Double-blind, placebo-controlled randomised trial (n=1670) testing low-dose intraoperative and postoperative esketamine versus placebo to prevent postoperative delirium in high-risk elderly patients undergoing major non-cardiac surgery.
Postoperative delirium is a common, acute neurocognitive disorder among older surgical patients and is associated with worse short- and long-term outcomes; this multicentre trial tests whether intraoperative and postoperative low-dose esketamine reduces delirium incidence in high‑risk elderly patients undergoing major non‑cardiac surgery.

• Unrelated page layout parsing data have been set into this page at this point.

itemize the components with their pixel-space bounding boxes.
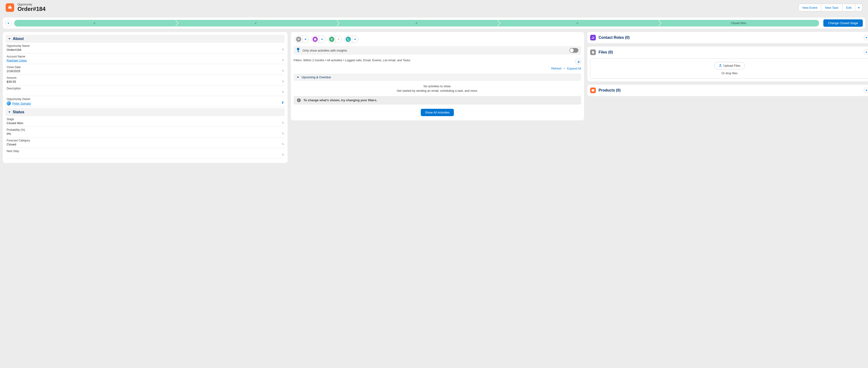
status-section-header[interactable]: Status xyxy=(6,108,285,116)
contact-roles-menu[interactable] xyxy=(864,35,868,40)
insights-toggle-label: Only show activities with insights xyxy=(303,49,347,52)
about-title: About xyxy=(13,37,24,41)
filters-gear-button[interactable] xyxy=(575,58,581,64)
filters-info-bar: i To change what's shown, try changing y… xyxy=(294,96,581,105)
avatar xyxy=(7,101,11,106)
record-name: Order#184 xyxy=(18,6,795,12)
field-description: Description ✎ xyxy=(6,85,285,96)
files-icon xyxy=(590,50,596,55)
field-forecast-category: Forecast Category Closed ✎ xyxy=(6,137,285,148)
edit-pencil-icon[interactable]: ✎ xyxy=(282,69,284,73)
check-icon: ✓ xyxy=(93,21,96,25)
edit-pencil-icon[interactable]: ✎ xyxy=(282,91,284,94)
new-event-button[interactable]: New Event xyxy=(799,4,822,11)
file-dropzone[interactable]: Upload Files Or drop files xyxy=(590,58,868,79)
header-more-button[interactable] xyxy=(856,4,862,11)
new-event-dropdown[interactable] xyxy=(319,36,325,43)
filters-summary: Filters: Within 2 months • All activitie… xyxy=(294,58,572,63)
new-task-dropdown xyxy=(336,36,342,43)
chevron-down-icon xyxy=(297,76,299,79)
stage-expand-button[interactable] xyxy=(5,20,12,27)
check-icon: ✓ xyxy=(576,21,579,25)
log-call-button[interactable] xyxy=(344,36,352,43)
owner-link[interactable]: Peter Spinato xyxy=(12,102,31,105)
chevron-down-icon xyxy=(8,37,11,40)
expand-all-link[interactable]: Expand All xyxy=(567,67,581,70)
products-title[interactable]: Products (0) xyxy=(599,88,861,92)
show-all-activities-button[interactable]: Show All Activities xyxy=(421,109,454,116)
about-section-header[interactable]: About xyxy=(6,35,285,43)
field-opportunity-name: Opportunity Name Order#184 ✎ xyxy=(6,43,285,53)
edit-pencil-icon[interactable]: ✎ xyxy=(282,48,284,51)
field-probability: Probability (%) 0% ✎ xyxy=(6,127,285,137)
new-task-button[interactable]: New Task xyxy=(821,4,842,11)
stage-step-current[interactable]: Closed Won xyxy=(658,20,819,27)
field-close-date: Close Date 2/18/2025 ✎ xyxy=(6,64,285,75)
stage-step[interactable]: ✓ xyxy=(14,20,175,27)
change-closed-stage-button[interactable]: Change Closed Stage xyxy=(823,19,863,27)
stage-path: ✓ ✓ ✓ ✓ Closed Won xyxy=(14,20,819,27)
refresh-link[interactable]: Refresh xyxy=(551,67,562,70)
insights-icon xyxy=(297,49,300,52)
edit-pencil-icon[interactable]: ✎ xyxy=(282,80,284,83)
info-icon: i xyxy=(297,98,301,102)
stage-step[interactable]: ✓ xyxy=(497,20,658,27)
phone-icon xyxy=(346,37,351,42)
edit-pencil-icon[interactable]: ✎ xyxy=(282,143,284,146)
account-name-link[interactable]: Raphael Ugwu xyxy=(7,59,27,62)
field-amount: Amount $39.55 ✎ xyxy=(6,75,285,85)
insights-filter-bar: Only show activities with insights xyxy=(294,46,581,55)
chevron-down-icon xyxy=(8,111,11,114)
files-title[interactable]: Files (0) xyxy=(599,50,861,54)
log-call-dropdown[interactable] xyxy=(352,36,359,43)
status-title: Status xyxy=(13,110,24,114)
opportunity-icon xyxy=(6,3,14,12)
task-list-icon xyxy=(329,37,334,42)
field-next-step: Next Step ✎ xyxy=(6,148,285,159)
edit-pencil-icon[interactable]: ✎ xyxy=(282,132,284,135)
change-owner-icon[interactable] xyxy=(281,101,284,105)
upload-files-button[interactable]: Upload Files xyxy=(714,62,745,69)
calendar-icon xyxy=(313,37,318,42)
email-dropdown[interactable] xyxy=(303,36,309,43)
field-stage: Stage Closed Won ✎ xyxy=(6,116,285,127)
edit-button[interactable]: Edit xyxy=(842,4,856,11)
products-icon xyxy=(590,87,596,93)
new-event-pill-button[interactable] xyxy=(311,36,319,43)
check-icon: ✓ xyxy=(415,21,418,25)
email-button[interactable] xyxy=(294,36,303,43)
field-opportunity-owner: Opportunity Owner Peter Spinato xyxy=(6,96,285,107)
field-account-name: Account Name Raphael Ugwu ✎ xyxy=(6,53,285,64)
drop-hint: Or drop files xyxy=(594,72,866,75)
upload-icon xyxy=(719,64,722,68)
email-icon xyxy=(296,37,301,42)
upcoming-overdue-header[interactable]: Upcoming & Overdue xyxy=(294,74,581,81)
stage-step[interactable]: ✓ xyxy=(336,20,497,27)
caret-down-icon xyxy=(858,7,860,8)
stage-step[interactable]: ✓ xyxy=(175,20,336,27)
products-menu[interactable] xyxy=(864,88,868,93)
edit-pencil-icon[interactable]: ✎ xyxy=(282,153,284,157)
files-menu[interactable] xyxy=(864,50,868,55)
insights-toggle[interactable] xyxy=(569,48,578,53)
contact-roles-title[interactable]: Contact Roles (0) xyxy=(599,35,861,40)
new-task-pill-button[interactable] xyxy=(328,36,336,43)
stage-path-container: ✓ ✓ ✓ ✓ Closed Won Change Closed Stage xyxy=(3,18,865,29)
edit-pencil-icon[interactable]: ✎ xyxy=(282,121,284,125)
contact-roles-icon xyxy=(590,35,596,40)
check-icon: ✓ xyxy=(254,21,257,25)
edit-pencil-icon[interactable]: ✎ xyxy=(282,59,284,62)
no-activities-text: No activities to show. Get started by se… xyxy=(294,81,581,96)
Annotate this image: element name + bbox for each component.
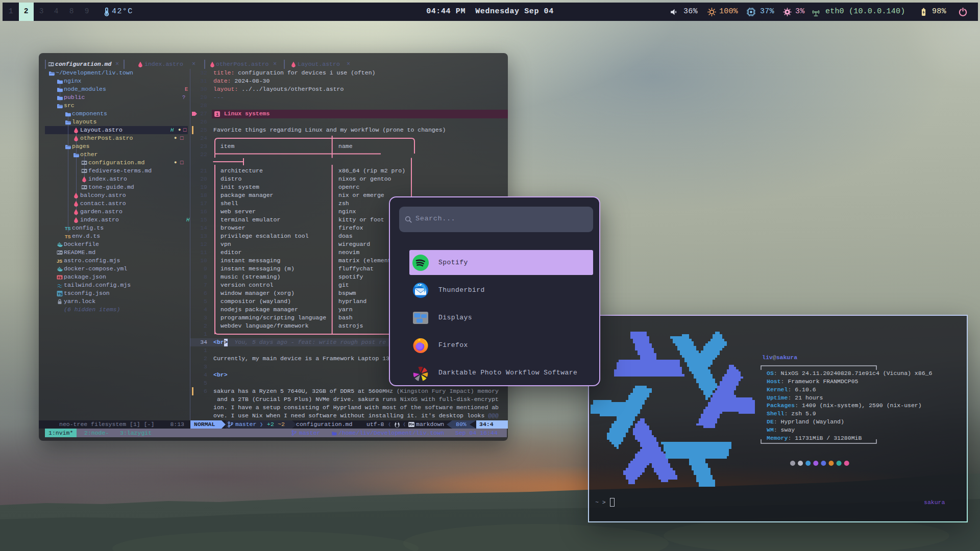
svg-text:TS: TS xyxy=(65,234,71,239)
svg-text:TS: TS xyxy=(65,226,71,231)
svg-text:TS: TS xyxy=(58,292,62,296)
svg-text:JS: JS xyxy=(57,259,62,264)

Esketamine has anti‑inflammatory and neuroprotective effects; the trial administers a 0.2 mg/kg loading dose after induction with 0.1 mg/kg/h maintenance until 40 minutes before surgery end, plus postoperative PCIA containing esketamine and sufentanil, compared with matched saline infusion and sufentanil‑only PCIA; outcomes include delirium incidence and cognitive and safety measures.
IV intraoperative loading and maintenance esketamine infusion plus postoperative esketamine-containing PCIA for analgesia.
Loading 0.2 mg/kg after induction (1.2 ml/kg/h over 10 min at 1 mg/ml), then maintenance 0.1 mg/kg/h until 40 min before end of surgery; postoperative PCIA: esketamine 50 mg + sufentanil 200 μg in 200 ml, background 2 ml/h, bolus 2 ml, lockout 15 min.
Normal saline infusion intraoperatively and standard sufentanil-only PCIA postoperatively (placebo comparator).
Normal saline infusion matching esketamine rates intraoperatively; postoperative PCIA contains sufentanil 200 μg in 200 ml, background 2 ml/h, bolus 2 ml, lockout 15 min.